→ **THE DATA**
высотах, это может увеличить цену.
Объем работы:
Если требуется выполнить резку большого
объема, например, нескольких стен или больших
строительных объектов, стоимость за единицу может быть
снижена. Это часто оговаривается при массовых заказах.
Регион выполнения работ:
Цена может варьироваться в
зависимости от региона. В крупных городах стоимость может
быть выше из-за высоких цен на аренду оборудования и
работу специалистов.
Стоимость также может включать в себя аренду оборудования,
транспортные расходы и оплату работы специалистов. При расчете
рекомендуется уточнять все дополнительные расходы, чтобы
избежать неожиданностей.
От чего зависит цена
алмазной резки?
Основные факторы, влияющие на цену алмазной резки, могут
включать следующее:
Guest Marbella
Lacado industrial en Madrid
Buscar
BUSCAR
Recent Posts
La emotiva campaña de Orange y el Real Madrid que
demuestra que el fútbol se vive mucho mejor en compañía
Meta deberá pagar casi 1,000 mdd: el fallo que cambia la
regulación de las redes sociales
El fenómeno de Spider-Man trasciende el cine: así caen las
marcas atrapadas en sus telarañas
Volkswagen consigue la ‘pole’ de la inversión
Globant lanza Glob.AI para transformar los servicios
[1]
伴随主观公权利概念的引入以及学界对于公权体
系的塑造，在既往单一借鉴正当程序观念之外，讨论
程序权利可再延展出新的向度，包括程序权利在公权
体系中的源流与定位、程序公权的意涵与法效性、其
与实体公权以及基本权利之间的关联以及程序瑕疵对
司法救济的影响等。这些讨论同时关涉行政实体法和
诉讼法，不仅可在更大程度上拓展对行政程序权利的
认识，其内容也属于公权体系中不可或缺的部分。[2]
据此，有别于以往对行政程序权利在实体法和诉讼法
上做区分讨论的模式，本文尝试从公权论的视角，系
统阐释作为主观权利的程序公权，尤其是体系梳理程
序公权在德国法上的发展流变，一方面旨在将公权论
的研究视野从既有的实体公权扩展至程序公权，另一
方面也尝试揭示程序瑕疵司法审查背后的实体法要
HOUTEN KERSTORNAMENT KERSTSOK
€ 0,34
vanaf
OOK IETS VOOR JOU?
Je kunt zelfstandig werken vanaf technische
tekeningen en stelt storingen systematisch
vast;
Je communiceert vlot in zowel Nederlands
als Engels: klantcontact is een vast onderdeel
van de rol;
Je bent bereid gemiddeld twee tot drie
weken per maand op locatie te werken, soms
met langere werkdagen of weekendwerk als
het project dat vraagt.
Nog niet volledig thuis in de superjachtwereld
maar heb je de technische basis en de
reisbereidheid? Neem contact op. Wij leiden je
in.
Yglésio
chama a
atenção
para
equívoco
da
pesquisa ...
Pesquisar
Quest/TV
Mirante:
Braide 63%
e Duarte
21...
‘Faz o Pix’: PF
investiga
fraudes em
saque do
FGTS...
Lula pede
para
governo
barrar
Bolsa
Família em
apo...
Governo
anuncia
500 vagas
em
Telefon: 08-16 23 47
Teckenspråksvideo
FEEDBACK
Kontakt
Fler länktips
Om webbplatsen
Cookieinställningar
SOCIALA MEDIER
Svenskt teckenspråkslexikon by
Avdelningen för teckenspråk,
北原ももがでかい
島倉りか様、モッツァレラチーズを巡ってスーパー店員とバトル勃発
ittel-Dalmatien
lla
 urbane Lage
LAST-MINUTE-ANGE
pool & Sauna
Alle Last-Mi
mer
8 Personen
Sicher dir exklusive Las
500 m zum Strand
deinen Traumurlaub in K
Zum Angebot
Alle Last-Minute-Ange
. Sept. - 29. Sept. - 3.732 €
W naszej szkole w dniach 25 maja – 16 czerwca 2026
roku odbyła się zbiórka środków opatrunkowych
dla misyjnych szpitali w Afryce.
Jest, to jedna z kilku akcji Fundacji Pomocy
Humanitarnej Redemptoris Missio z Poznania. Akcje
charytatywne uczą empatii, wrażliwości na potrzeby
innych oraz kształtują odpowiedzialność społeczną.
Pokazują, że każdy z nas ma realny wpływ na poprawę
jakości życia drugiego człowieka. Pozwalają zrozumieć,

→ **PROBLEM REQUIREMENTS**
Each line above that contains the string "цену" should be copied.

→ **TASK RESPONSE**
высотах, это может увеличить цену.
Основные факторы, влияющие на цену алмазной резки, могут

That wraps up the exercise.